**What the exercise asks**
The response must consist of each line in the listing that has the word "warning" in it.
[[ Materials provided, beginning ]]
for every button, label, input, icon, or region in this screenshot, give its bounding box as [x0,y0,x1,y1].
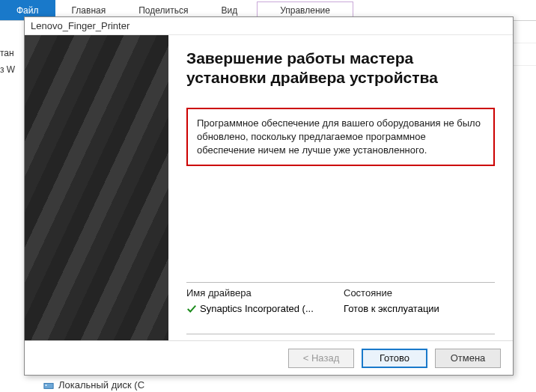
drive-icon [43,380,54,391]
table-row: Synaptics Incorporated (... Готов к эксп… [186,303,495,314]
table-header-status: Состояние [344,287,495,298]
back-button: < Назад [288,349,354,368]
wizard-heading: Завершение работы мастера установки драй… [186,49,495,88]
wizard-main: Завершение работы мастера установки драй… [168,35,513,340]
check-icon [186,304,197,314]
wizard-button-bar: < Назад Готово Отмена [25,340,513,375]
table-header-driver: Имя драйвера [186,287,344,298]
cancel-button[interactable]: Отмена [435,349,501,368]
wizard-title: Lenovo_Finger_Printer [25,17,513,35]
driver-install-wizard: Lenovo_Finger_Printer Завершение работы … [24,16,514,376]
svg-rect-1 [46,385,47,386]
explorer-item-fragment: Локальный диск (C [43,379,144,391]
driver-status: Готов к эксплуатации [344,303,495,314]
wizard-warning-message: Программное обеспечение для вашего обору… [186,108,495,167]
explorer-sidebar-fragment: тан з W [0,45,21,78]
driver-name: Synaptics Incorporated (... [200,303,314,314]
finish-button[interactable]: Готово [362,349,427,368]
wizard-sidebar-graphic [25,35,168,340]
driver-status-table: Имя драйвера Состояние Synaptics Incorpo… [186,282,495,334]
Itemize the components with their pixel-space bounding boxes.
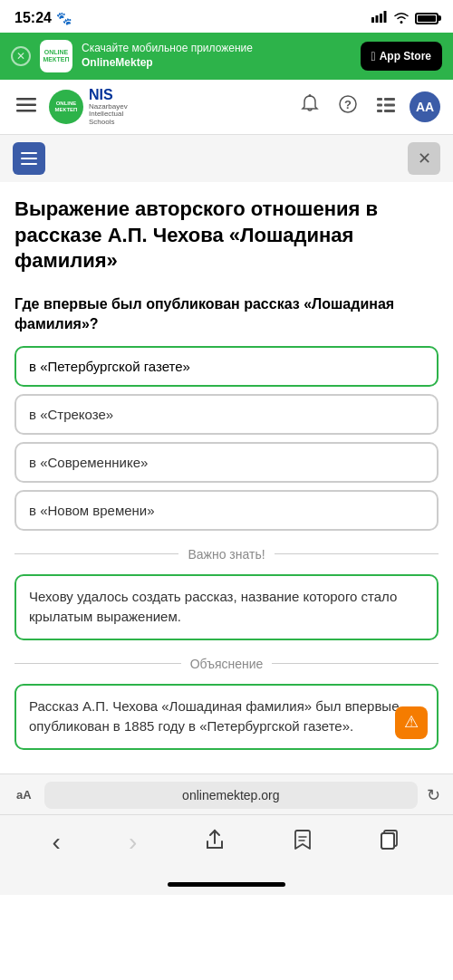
svg-rect-1: [376, 15, 379, 23]
list-icon[interactable]: [371, 92, 400, 120]
main-content: Выражение авторского отношения в рассказ…: [0, 182, 453, 773]
status-time: 15:24: [14, 10, 52, 26]
svg-rect-13: [384, 104, 395, 107]
divider-line-left: [14, 553, 178, 554]
tabs-button[interactable]: [371, 826, 410, 859]
home-bar: [168, 882, 285, 887]
user-avatar[interactable]: AA: [410, 91, 440, 122]
home-indicator: [0, 875, 453, 895]
online-mektep-logo: ONLINE МЕКТЕП: [49, 90, 83, 124]
paw-icon: 🐾: [56, 11, 72, 25]
svg-point-7: [309, 94, 312, 97]
signal-icon: [371, 11, 388, 25]
answer-option-2[interactable]: в «Стрекозе»: [14, 394, 439, 435]
nis-logo: NIS Nazarbayev Intellectual Schools: [89, 87, 128, 127]
app-store-button[interactable]:  App Store: [361, 42, 442, 71]
forward-button[interactable]: ›: [120, 824, 146, 860]
question-text: Где впервые был опубликован рассказ «Лош…: [14, 294, 439, 335]
browser-bar: aA onlinemektep.org ↻: [0, 773, 453, 814]
divider-line-right: [275, 553, 439, 554]
answer-option-3[interactable]: в «Современнике»: [14, 442, 439, 483]
back-button[interactable]: ‹: [43, 824, 70, 860]
share-button[interactable]: [196, 825, 234, 860]
divider-line-left2: [14, 663, 181, 664]
nav-bar: ONLINE МЕКТЕП NIS Nazarbayev Intellectua…: [0, 80, 453, 135]
battery-icon: [415, 13, 439, 24]
explanation-label: Объяснение: [190, 657, 264, 671]
svg-rect-6: [16, 110, 36, 112]
toolbar-row: ✕: [0, 135, 453, 182]
nav-logo-group: ONLINE МЕКТЕП NIS Nazarbayev Intellectua…: [49, 87, 128, 127]
svg-rect-3: [384, 11, 387, 23]
divider-line-right2: [272, 663, 439, 664]
svg-rect-12: [377, 104, 382, 107]
bottom-nav: ‹ ›: [0, 814, 453, 875]
status-bar: 15:24 🐾: [0, 0, 453, 33]
bell-icon[interactable]: [295, 91, 324, 122]
url-bar[interactable]: onlinemektep.org: [44, 782, 418, 809]
svg-text:?: ?: [344, 98, 352, 111]
svg-rect-14: [377, 110, 382, 112]
font-size-control[interactable]: aA: [13, 786, 35, 803]
toolbar-menu-button[interactable]: [13, 142, 45, 175]
svg-rect-2: [380, 14, 382, 23]
answer-option-1[interactable]: в «Петербургской газете»: [14, 346, 439, 387]
banner-logo: ONLINE МЕКТЕП: [40, 40, 72, 72]
status-icons: [371, 11, 439, 26]
svg-rect-4: [16, 98, 36, 101]
svg-rect-0: [371, 17, 374, 23]
svg-rect-5: [16, 104, 36, 107]
help-icon[interactable]: ?: [333, 91, 362, 121]
answer-option-4[interactable]: в «Новом времени»: [14, 490, 439, 531]
warning-icon: ⚠: [404, 710, 419, 735]
toolbar-close-button[interactable]: ✕: [408, 142, 440, 175]
svg-rect-15: [384, 110, 395, 112]
bookmark-button[interactable]: [284, 826, 322, 859]
banner-text: Скачайте мобильное приложение OnlineMekt…: [82, 42, 352, 70]
explanation-box: Рассказ А.П. Чехова «Лошадиная фамилия» …: [14, 684, 439, 750]
page-title: Выражение авторского отношения в рассказ…: [14, 197, 439, 274]
important-label: Важно знать!: [188, 547, 265, 562]
svg-rect-17: [381, 833, 394, 849]
wifi-icon: [393, 11, 410, 26]
nav-hamburger-icon[interactable]: [13, 92, 40, 120]
important-divider: Важно знать!: [14, 547, 439, 562]
apple-icon: : [371, 49, 376, 63]
explanation-divider: Объяснение: [14, 657, 439, 671]
app-banner: ✕ ONLINE МЕКТЕП Скачайте мобильное прило…: [0, 33, 453, 80]
banner-close-button[interactable]: ✕: [11, 46, 31, 66]
important-info-box: Чехову удалось создать рассказ, название…: [14, 574, 439, 640]
svg-rect-11: [384, 98, 395, 101]
svg-rect-10: [377, 98, 382, 101]
warning-badge[interactable]: ⚠: [395, 706, 428, 739]
question-block: Где впервые был опубликован рассказ «Лош…: [14, 294, 439, 531]
refresh-button[interactable]: ↻: [427, 785, 440, 805]
hamburger-lines-icon: [21, 152, 37, 165]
[[ Materials provided, end ]]
**Exercise solution**
wizard-warning-message: Программное обеспечение для вашего обору… [186,108,495,167]
warning-icon: ⚠: [404, 710, 419, 735]
warning-badge[interactable]: ⚠: [395, 706, 428, 739]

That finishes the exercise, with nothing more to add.